What you will do: What lines below mention the word "icon"? Copy each one.

[Page segmentation data]
+++
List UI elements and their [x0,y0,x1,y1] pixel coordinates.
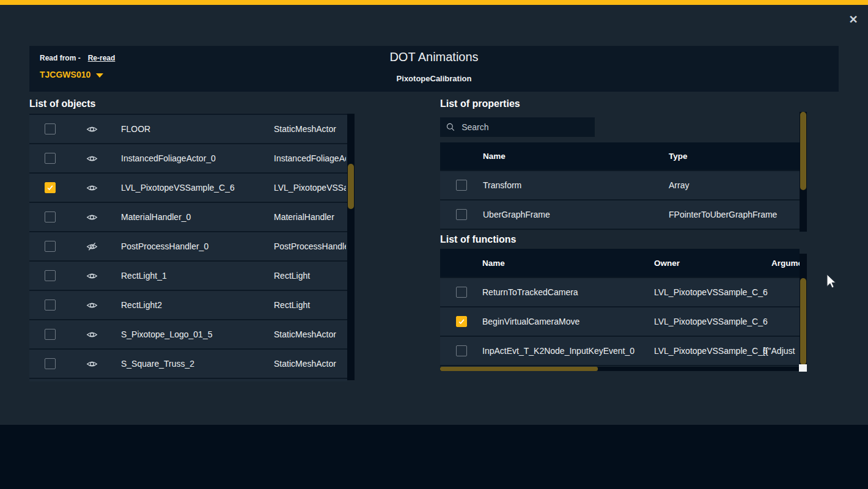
property-name: Transform [483,171,521,199]
column-header-owner: Owner [654,249,680,277]
property-row[interactable]: TransformArray [440,171,800,200]
object-name: InstancedFoliageActor_0 [121,144,216,172]
object-name: S_Pixotope_Logo_01_5 [121,320,212,348]
functions-horizontal-scrollbar-thumb[interactable] [440,367,598,371]
row-checkbox[interactable] [45,153,56,164]
object-name: LVL_PixotopeVSSample_C_6 [121,174,235,202]
properties-scrollbar-thumb[interactable] [800,112,806,190]
object-type: MaterialHandler [274,203,346,231]
functions-horizontal-scrollbar[interactable] [440,367,800,371]
object-name: RectLight2 [121,291,162,319]
eye-off-icon[interactable] [86,232,98,260]
objects-scrollbar-thumb[interactable] [348,164,354,209]
mouse-cursor [826,274,838,290]
function-owner: LVL_PixotopeVSSample_C_6 [654,307,768,336]
top-accent-bar [0,0,868,5]
property-name: UberGraphFrame [483,200,550,229]
row-checkbox[interactable] [456,180,467,191]
dialog-subtitle: PixotopeCalibration [29,74,839,83]
search-icon [446,122,455,132]
row-checkbox[interactable] [45,300,56,311]
property-type: Array [669,171,689,199]
close-icon[interactable]: ✕ [846,12,861,27]
function-arguments [763,307,800,336]
function-row[interactable]: ReturnToTrackedCameraLVL_PixotopeVSSampl… [440,278,800,307]
properties-rows: TransformArrayUberGraphFrameFPointerToUb… [440,171,800,230]
objects-table: FLOORStaticMeshActorInstancedFoliageActo… [29,114,347,381]
property-row[interactable]: UberGraphFrameFPointerToUberGraphFrame [440,200,800,230]
scrollbar-corner [799,364,807,372]
object-row[interactable]: S_Pixotope_Logo_01_5StaticMeshActor [29,320,347,350]
row-checkbox[interactable] [45,358,56,369]
function-row[interactable]: InpActEvt_T_K2Node_InputKeyEvent_0LVL_Pi… [440,337,800,366]
functions-scrollbar-thumb[interactable] [800,278,806,365]
object-name: S_Square_Truss_2 [121,350,194,378]
object-row[interactable]: PostProcessHandler_0PostProcessHandler [29,232,347,262]
eye-icon[interactable] [86,320,98,348]
row-checkbox[interactable] [45,270,56,281]
row-checkbox-checked[interactable] [45,182,56,193]
object-row[interactable]: FLOORStaticMeshActor [29,115,347,144]
object-type: PostProcessHandler [274,232,346,260]
properties-scrollbar[interactable] [800,112,807,232]
object-name: PostProcessHandler_0 [121,232,208,260]
eye-icon[interactable] [86,350,98,378]
properties-table: Name Type TransformArrayUberGraphFrameFP… [440,142,800,230]
object-name: MaterialHandler_0 [121,203,191,231]
eye-icon[interactable] [86,115,98,143]
object-type: StaticMeshActor [274,350,346,378]
object-row[interactable]: RectLight2RectLight [29,291,347,320]
function-name: InpActEvt_T_K2Node_InputKeyEvent_0 [482,337,634,365]
column-header-type: Type [669,142,688,170]
row-checkbox[interactable] [45,329,56,340]
search-input[interactable] [460,122,589,133]
object-row[interactable]: MaterialHandler_0MaterialHandler [29,203,347,232]
row-checkbox[interactable] [45,211,56,222]
object-type: StaticMeshActor [274,320,346,348]
eye-icon[interactable] [86,174,98,202]
object-row[interactable]: InstancedFoliageActor_0InstancedFoliageA… [29,144,347,174]
search-box[interactable] [440,117,595,137]
function-owner: LVL_PixotopeVSSample_C_6 [654,337,768,365]
row-checkbox[interactable] [456,345,467,356]
properties-table-header: Name Type [440,142,800,171]
object-type: InstancedFoliageActor [274,144,346,172]
objects-rows: FLOORStaticMeshActorInstancedFoliageActo… [29,115,347,381]
row-checkbox[interactable] [45,241,56,252]
object-type: RectLight [274,291,346,319]
function-arguments: [{"Adjust [763,337,800,365]
object-name: RectLight_1 [121,262,167,290]
eye-icon[interactable] [86,203,98,231]
dialog-title: DOT Animations [29,50,839,64]
column-header-name: Name [483,142,506,170]
function-owner: LVL_PixotopeVSSample_C_6 [654,278,768,306]
object-type: LVL_PixotopeVSSample [274,174,346,202]
function-row[interactable]: BeginVirtualCameraMoveLVL_PixotopeVSSamp… [440,307,800,337]
object-name: FLOOR [121,115,150,143]
property-type: FPointerToUberGraphFrame [669,200,777,229]
row-checkbox-checked[interactable] [456,316,467,327]
objects-scrollbar[interactable] [347,114,355,380]
object-row[interactable]: LVL_PixotopeVSSample_C_6LVL_PixotopeVSSa… [29,174,347,203]
properties-heading: List of properties [440,98,520,109]
eye-icon[interactable] [86,262,98,290]
row-checkbox[interactable] [456,209,467,220]
function-name: ReturnToTrackedCamera [482,278,578,306]
dialog: ✕ Read from -Re-read TJCGWS010 DOT Anima… [0,0,868,489]
eye-icon[interactable] [86,291,98,319]
row-checkbox[interactable] [456,287,467,298]
row-checkbox[interactable] [45,123,56,134]
function-name: BeginVirtualCameraMove [482,307,579,336]
functions-rows: ReturnToTrackedCameraLVL_PixotopeVSSampl… [440,278,800,366]
column-header-name: Name [482,249,505,277]
dialog-footer: Cancel Select [0,425,868,489]
object-row[interactable]: S_Square_Truss_2StaticMeshActor [29,350,347,379]
object-type: RectLight [274,262,346,290]
object-type: StaticMeshActor [274,115,346,143]
object-row[interactable]: RectLight_1RectLight [29,262,347,291]
objects-heading: List of objects [29,98,95,109]
eye-icon[interactable] [86,144,98,172]
functions-heading: List of functions [440,234,516,245]
functions-scrollbar[interactable] [800,254,807,365]
function-arguments [763,278,800,306]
+++
Response to the exercise:
eye-off-icon[interactable] [86,232,98,260]
search-icon [446,122,455,132]
close-icon[interactable]: ✕ [846,12,861,27]
eye-icon[interactable] [86,320,98,348]
eye-icon[interactable] [86,350,98,378]
eye-icon[interactable] [86,115,98,143]
eye-icon[interactable] [86,174,98,202]
eye-icon[interactable] [86,203,98,231]
eye-icon[interactable] [86,262,98,290]
eye-icon[interactable] [86,291,98,319]
eye-icon[interactable] [86,144,98,172]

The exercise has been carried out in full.